INSTRUCTIONS TO FOLLOW.
Print nothing except the lines of the listing below from the line with "imă cu fosta" to the line with "ă acesta ar fi transmis materialele și către", each exactly as written, both ends included.

=== Begin Enclosure ===

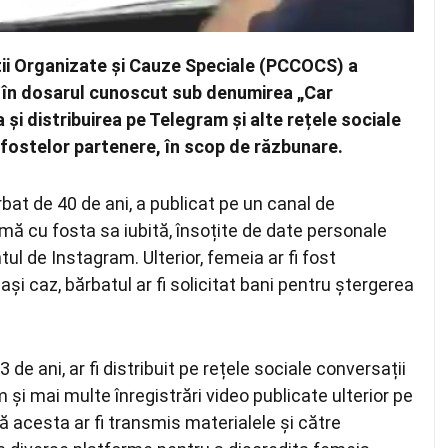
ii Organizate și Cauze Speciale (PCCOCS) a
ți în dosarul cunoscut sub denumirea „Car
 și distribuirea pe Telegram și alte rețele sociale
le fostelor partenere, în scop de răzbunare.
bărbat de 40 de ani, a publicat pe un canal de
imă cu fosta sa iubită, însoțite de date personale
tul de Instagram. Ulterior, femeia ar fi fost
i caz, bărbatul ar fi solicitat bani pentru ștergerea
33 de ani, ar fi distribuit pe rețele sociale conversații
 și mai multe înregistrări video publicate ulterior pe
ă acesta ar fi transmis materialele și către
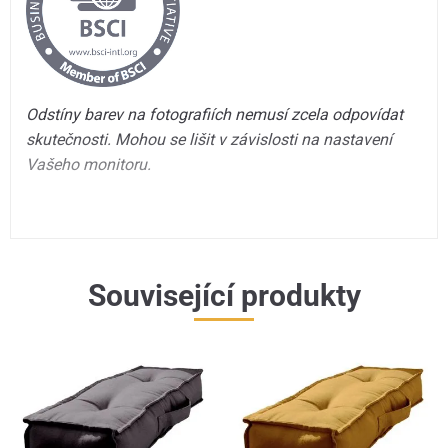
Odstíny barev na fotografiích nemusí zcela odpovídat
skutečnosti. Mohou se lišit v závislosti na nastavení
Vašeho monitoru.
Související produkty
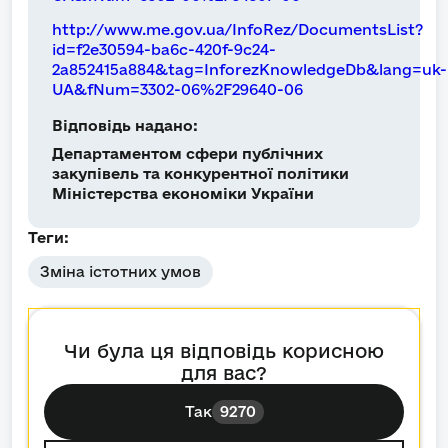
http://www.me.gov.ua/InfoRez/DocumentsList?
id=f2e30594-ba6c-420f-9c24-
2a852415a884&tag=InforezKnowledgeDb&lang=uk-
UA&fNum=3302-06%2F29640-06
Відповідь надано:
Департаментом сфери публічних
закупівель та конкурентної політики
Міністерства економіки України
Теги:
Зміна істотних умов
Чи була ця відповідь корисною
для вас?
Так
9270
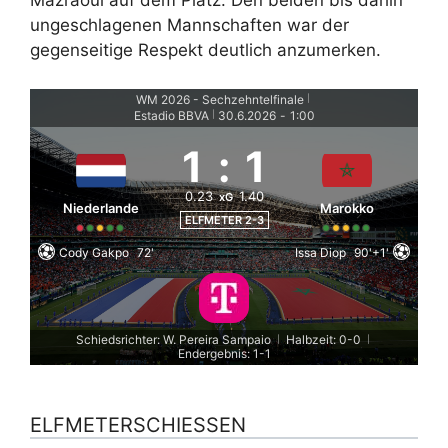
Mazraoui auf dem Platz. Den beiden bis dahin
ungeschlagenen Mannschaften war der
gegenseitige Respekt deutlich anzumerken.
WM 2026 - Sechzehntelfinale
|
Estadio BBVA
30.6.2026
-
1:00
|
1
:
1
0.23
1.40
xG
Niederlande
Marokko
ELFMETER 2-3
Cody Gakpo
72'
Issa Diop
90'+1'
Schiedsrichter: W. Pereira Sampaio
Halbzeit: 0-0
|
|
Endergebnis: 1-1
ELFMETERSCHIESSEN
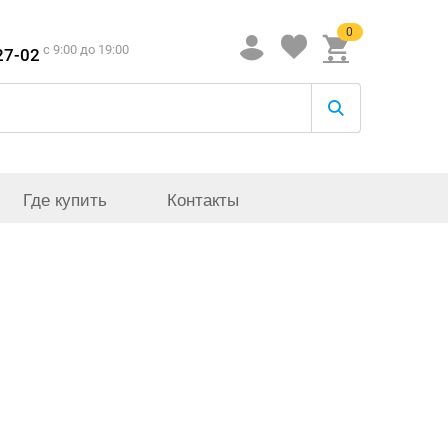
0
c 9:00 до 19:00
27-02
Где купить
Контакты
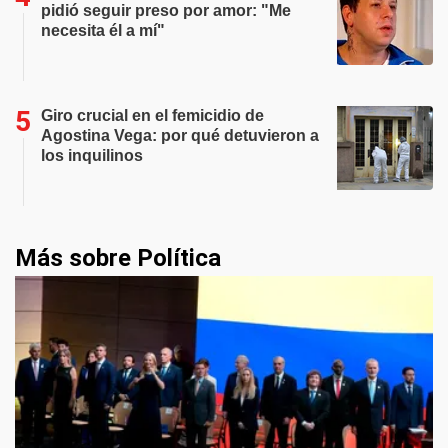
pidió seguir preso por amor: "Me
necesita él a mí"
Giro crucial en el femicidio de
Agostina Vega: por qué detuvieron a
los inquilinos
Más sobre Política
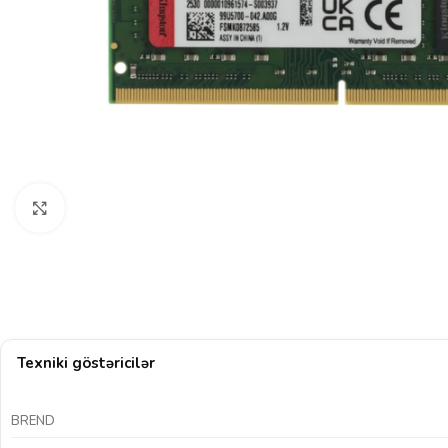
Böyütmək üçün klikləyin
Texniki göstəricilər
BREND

=== End Enclosure ===
=== Begin Enclosure ===

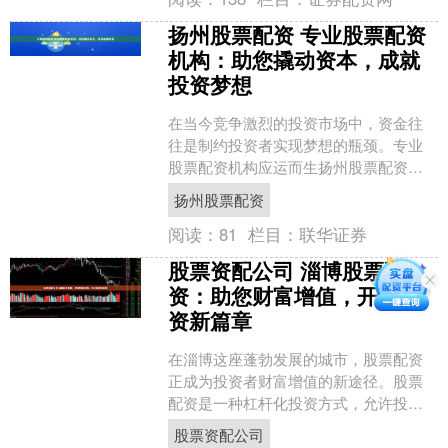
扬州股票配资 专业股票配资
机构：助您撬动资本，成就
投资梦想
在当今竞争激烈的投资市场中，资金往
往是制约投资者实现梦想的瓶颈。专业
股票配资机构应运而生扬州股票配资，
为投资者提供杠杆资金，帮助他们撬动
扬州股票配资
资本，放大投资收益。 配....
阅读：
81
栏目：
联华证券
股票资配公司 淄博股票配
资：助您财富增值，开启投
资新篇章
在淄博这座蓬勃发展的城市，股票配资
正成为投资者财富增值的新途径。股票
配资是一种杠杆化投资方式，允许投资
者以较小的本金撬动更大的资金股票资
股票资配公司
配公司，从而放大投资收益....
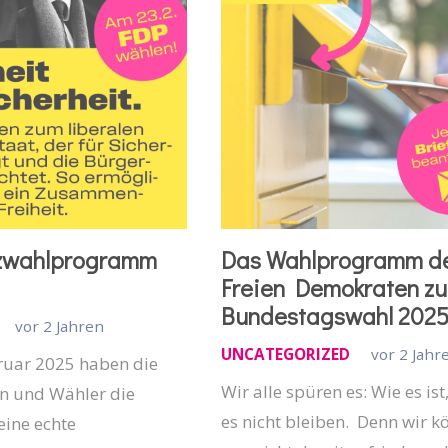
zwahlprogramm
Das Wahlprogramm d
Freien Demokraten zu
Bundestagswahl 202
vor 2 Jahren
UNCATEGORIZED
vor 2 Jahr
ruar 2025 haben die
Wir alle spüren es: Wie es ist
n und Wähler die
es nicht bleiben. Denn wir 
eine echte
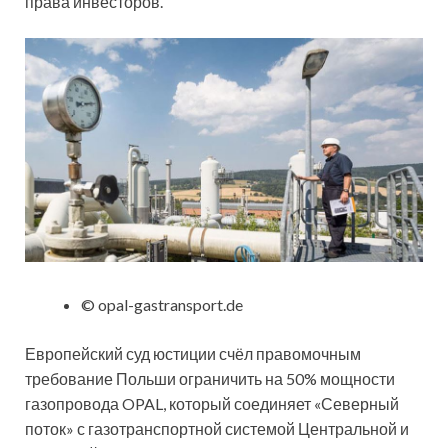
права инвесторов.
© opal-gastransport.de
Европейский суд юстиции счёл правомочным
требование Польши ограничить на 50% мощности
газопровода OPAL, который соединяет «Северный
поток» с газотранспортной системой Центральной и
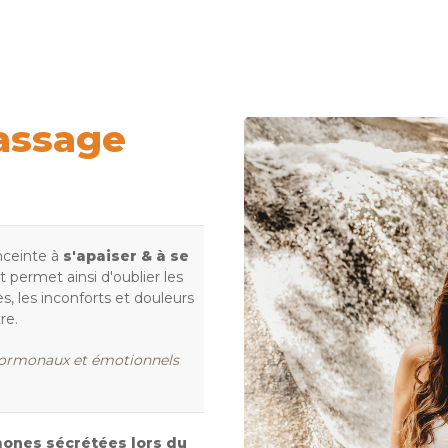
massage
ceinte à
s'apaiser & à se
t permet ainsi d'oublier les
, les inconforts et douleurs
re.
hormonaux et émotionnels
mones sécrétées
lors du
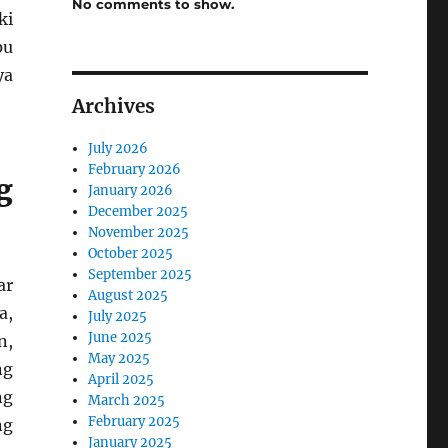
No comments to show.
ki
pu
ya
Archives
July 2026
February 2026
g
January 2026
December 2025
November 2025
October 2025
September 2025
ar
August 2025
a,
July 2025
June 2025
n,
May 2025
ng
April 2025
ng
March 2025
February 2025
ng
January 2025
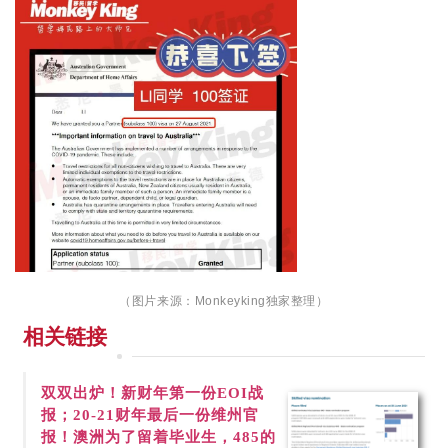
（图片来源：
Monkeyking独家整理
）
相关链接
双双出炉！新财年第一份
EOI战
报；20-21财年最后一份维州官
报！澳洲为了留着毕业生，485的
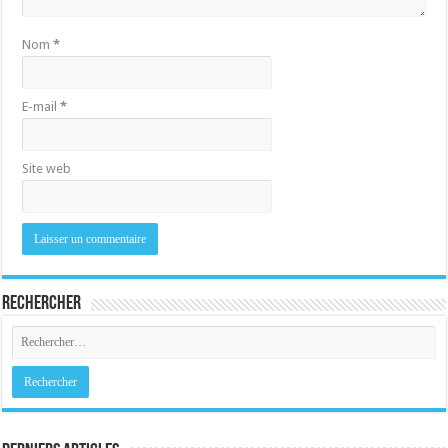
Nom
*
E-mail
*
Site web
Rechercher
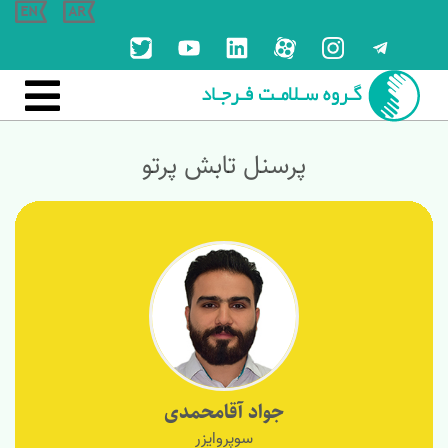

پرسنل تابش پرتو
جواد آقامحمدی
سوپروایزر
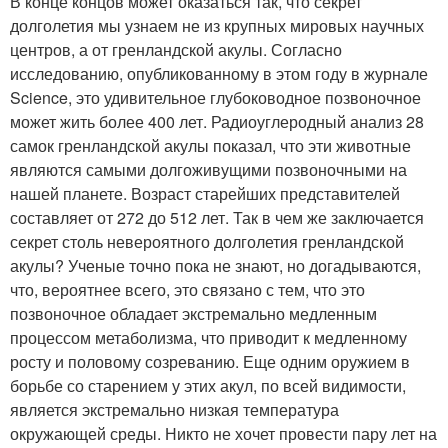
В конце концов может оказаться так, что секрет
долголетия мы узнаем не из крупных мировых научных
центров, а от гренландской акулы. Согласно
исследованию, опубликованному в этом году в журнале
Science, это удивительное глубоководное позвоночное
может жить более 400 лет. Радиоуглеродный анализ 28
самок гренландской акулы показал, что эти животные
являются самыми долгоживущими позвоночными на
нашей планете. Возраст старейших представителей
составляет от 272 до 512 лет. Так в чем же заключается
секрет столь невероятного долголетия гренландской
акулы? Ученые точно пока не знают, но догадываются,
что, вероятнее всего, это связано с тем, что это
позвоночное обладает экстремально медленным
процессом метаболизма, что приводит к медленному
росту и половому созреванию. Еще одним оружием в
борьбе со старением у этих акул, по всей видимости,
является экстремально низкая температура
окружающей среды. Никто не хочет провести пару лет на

=== End Enclosure ===
=== Begin Enclosure ===

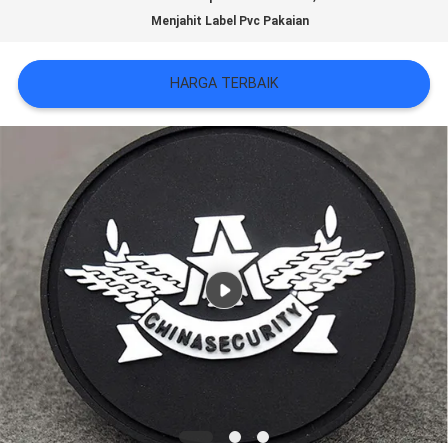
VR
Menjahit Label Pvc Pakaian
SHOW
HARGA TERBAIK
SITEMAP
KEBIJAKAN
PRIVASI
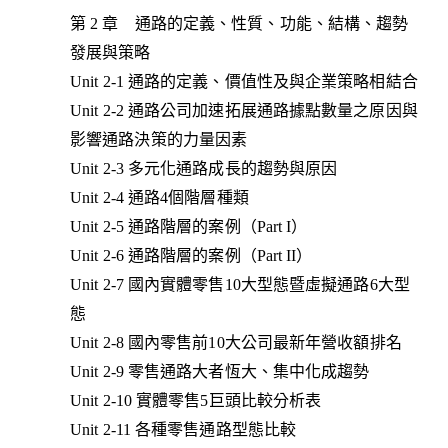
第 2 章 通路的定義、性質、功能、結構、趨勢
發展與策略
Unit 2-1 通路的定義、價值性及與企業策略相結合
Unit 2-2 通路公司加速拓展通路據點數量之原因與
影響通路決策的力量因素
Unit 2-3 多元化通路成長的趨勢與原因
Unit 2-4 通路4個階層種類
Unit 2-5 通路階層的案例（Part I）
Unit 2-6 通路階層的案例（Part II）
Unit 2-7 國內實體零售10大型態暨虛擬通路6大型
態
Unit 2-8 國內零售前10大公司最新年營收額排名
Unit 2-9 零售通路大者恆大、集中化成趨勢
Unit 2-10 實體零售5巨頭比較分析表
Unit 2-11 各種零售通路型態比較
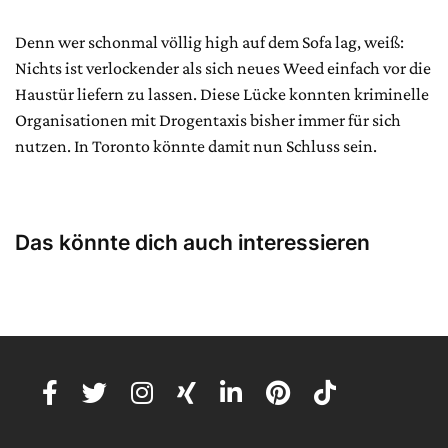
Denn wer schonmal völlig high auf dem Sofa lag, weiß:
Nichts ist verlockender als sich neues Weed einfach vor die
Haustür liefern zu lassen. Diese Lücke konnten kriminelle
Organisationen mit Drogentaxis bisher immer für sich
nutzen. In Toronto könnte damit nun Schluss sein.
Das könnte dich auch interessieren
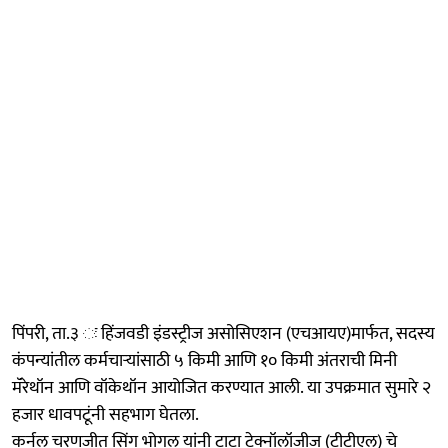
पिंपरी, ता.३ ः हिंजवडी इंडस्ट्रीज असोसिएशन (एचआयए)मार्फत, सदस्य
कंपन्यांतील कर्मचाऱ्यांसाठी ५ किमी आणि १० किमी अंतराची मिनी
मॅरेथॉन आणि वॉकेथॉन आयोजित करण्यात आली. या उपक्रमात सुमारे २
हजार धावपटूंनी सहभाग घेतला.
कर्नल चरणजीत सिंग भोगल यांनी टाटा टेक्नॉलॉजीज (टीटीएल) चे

=== End Enclosure ===

COMPLETED EXERCISE.
imă cu fosta sa iubită, însoțite de date personale
tul de Instagram. Ulterior, femeia ar fi fost
i caz, bărbatul ar fi solicitat bani pentru ștergerea
33 de ani, ar fi distribuit pe rețele sociale conversații
 și mai multe înregistrări video publicate ulterior pe
ă acesta ar fi transmis materialele și către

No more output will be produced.